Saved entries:

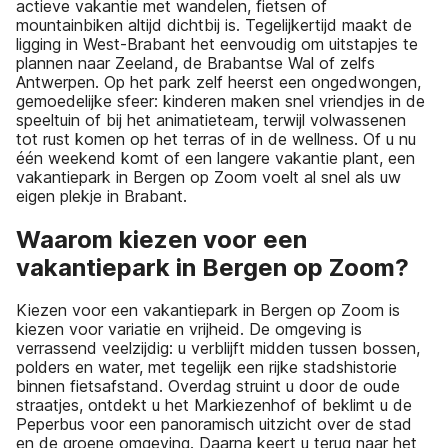
actieve vakantie met wandelen, fietsen of
mountainbiken altijd dichtbij is. Tegelijkertijd maakt de
ligging in West-Brabant het eenvoudig om uitstapjes te
plannen naar Zeeland, de Brabantse Wal of zelfs
Antwerpen. Op het park zelf heerst een ongedwongen,
gemoedelijke sfeer: kinderen maken snel vriendjes in de
speeltuin of bij het animatieteam, terwijl volwassenen
tot rust komen op het terras of in de wellness. Of u nu
één weekend komt of een langere vakantie plant, een
vakantiepark in Bergen op Zoom voelt al snel als uw
eigen plekje in Brabant.
Waarom kiezen voor een
vakantiepark in Bergen op Zoom?
Kiezen voor een vakantiepark in Bergen op Zoom is
kiezen voor variatie en vrijheid. De omgeving is
verrassend veelzijdig: u verblijft midden tussen bossen,
polders en water, met tegelijk een rijke stadshistorie
binnen fietsafstand. Overdag struint u door de oude
straatjes, ontdekt u het Markiezenhof of beklimt u de
Peperbus voor een panoramisch uitzicht over de stad
en de groene omgeving. Daarna keert u terug naar het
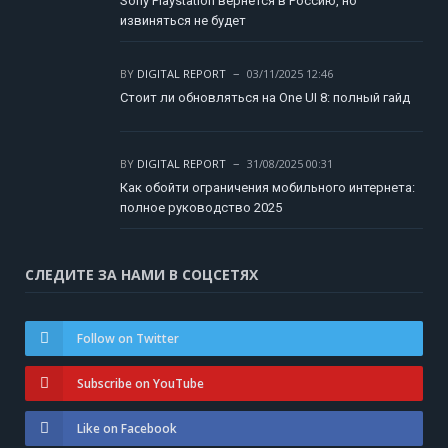
Sony Playstation вернется в Россию, но
извиняться не будет
BY
DIGITAL REPORT
03/11/2025 12:46
Стоит ли обновляться на One UI 8: полный гайд
BY
DIGITAL REPORT
31/08/2025 00:31
Как обойти ограничения мобильного интернета:
полное руководство 2025
СЛЕДИТЕ ЗА НАМИ В СОЦСЕТЯХ
Follow on Twitter
Subscribe on YouTube
Like on Facebook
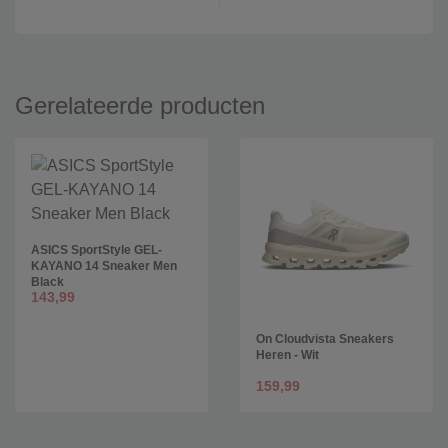
Gerelateerde producten
ASICS SportStyle GEL-
KAYANO 14 Sneaker Men
Black
143,99
On Cloudvista Sneakers
Heren - Wit
159,99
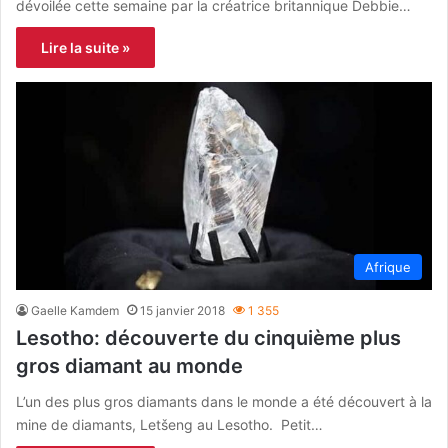
dévoilée cette semaine par la créatrice britannique Debbie…
Lire la suite »
Afrique
Gaelle Kamdem
15 janvier 2018
1 355
Lesotho: découverte du cinquième plus
gros diamant au monde
L’un des plus gros diamants dans le monde a été découvert à la
mine de diamants, Letšeng au Lesotho. Petit…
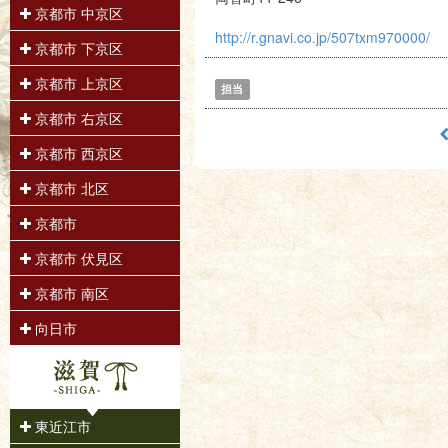
京都市 中京区
http://r.gnavi.co.jp/507txm970000/
京都市 下京区
京都市 上京区
担当
京都市 右京区
京都市 西京区
京都市 北区
京都市
京都市 伏見区
京都市 南区
向日市
東近江市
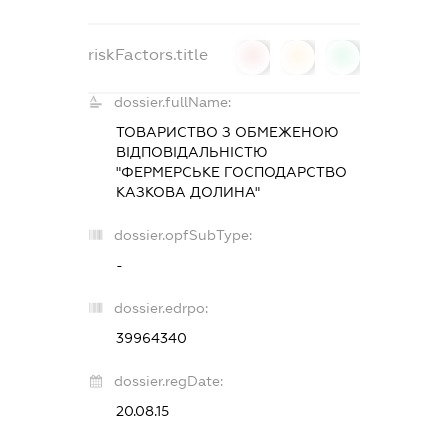
riskFactors.title
0
0
0
dossier.fullName:
ТОВАРИСТВО З ОБМЕЖЕНОЮ
ВІДПОВІДАЛЬНІСТЮ
"ФЕРМЕРСЬКЕ ГОСПОДАРСТВО
КАЗКОВА ДОЛИНА"
dossier.opfSubType:
-
dossier.edrpo:
39964340
dossier.regDate:
20.08.15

• _Instructions for the task_
Quote every record above exactly, leaving out the pictures.

• _Result_
actieve vakantie met wandelen, fietsen of
mountainbiken altijd dichtbij is. Tegelijkertijd maakt de
ligging in West-Brabant het eenvoudig om uitstapjes te
plannen naar Zeeland, de Brabantse Wal of zelfs
Antwerpen. Op het park zelf heerst een ongedwongen,
gemoedelijke sfeer: kinderen maken snel vriendjes in de
speeltuin of bij het animatieteam, terwijl volwassenen
tot rust komen op het terras of in de wellness. Of u nu
één weekend komt of een langere vakantie plant, een
vakantiepark in Bergen op Zoom voelt al snel als uw
eigen plekje in Brabant.
Waarom kiezen voor een
vakantiepark in Bergen op Zoom?
Kiezen voor een vakantiepark in Bergen op Zoom is
kiezen voor variatie en vrijheid. De omgeving is
verrassend veelzijdig: u verblijft midden tussen bossen,
polders en water, met tegelijk een rijke stadshistorie
binnen fietsafstand. Overdag struint u door de oude
straatjes, ontdekt u het Markiezenhof of beklimt u de
Peperbus voor een panoramisch uitzicht over de stad
en de groene omgeving. Daarna keert u terug naar het
Sony Playstation вернется в Россию, но
извиняться не будет
BY
DIGITAL REPORT
03/11/2025 12:46
Стоит ли обновляться на One UI 8: полный гайд
BY
DIGITAL REPORT
31/08/2025 00:31
Как обойти ограничения мобильного интернета:
полное руководство 2025
СЛЕДИТЕ ЗА НАМИ В СОЦСЕТЯХ
Follow on Twitter
Subscribe on YouTube
Like on Facebook
Gerelateerde producten
ASICS SportStyle GEL-
KAYANO 14 Sneaker Men
Black
143,99
On Cloudvista Sneakers
Heren - Wit
159,99
dévoilée cette semaine par la créatrice britannique Debbie…
Lire la suite »
Afrique
Gaelle Kamdem
15 janvier 2018
1 355
Lesotho: découverte du cinquième plus
gros diamant au monde
L’un des plus gros diamants dans le monde a été découvert à la
mine de diamants, Letšeng au Lesotho. Petit…
京都市 中京区
http://r.gnavi.co.jp/507txm970000/
京都市 下京区
京都市 上京区
担当
京都市 右京区
京都市 西京区
京都市 北区
京都市
京都市 伏見区
京都市 南区
向日市
東近江市
riskFactors.title
0
0
0
dossier.fullName:
ТОВАРИСТВО З ОБМЕЖЕНОЮ
ВІДПОВІДАЛЬНІСТЮ
"ФЕРМЕРСЬКЕ ГОСПОДАРСТВО
КАЗКОВА ДОЛИНА"
dossier.opfSubType:
-
dossier.edrpo:
39964340
dossier.regDate:
20.08.15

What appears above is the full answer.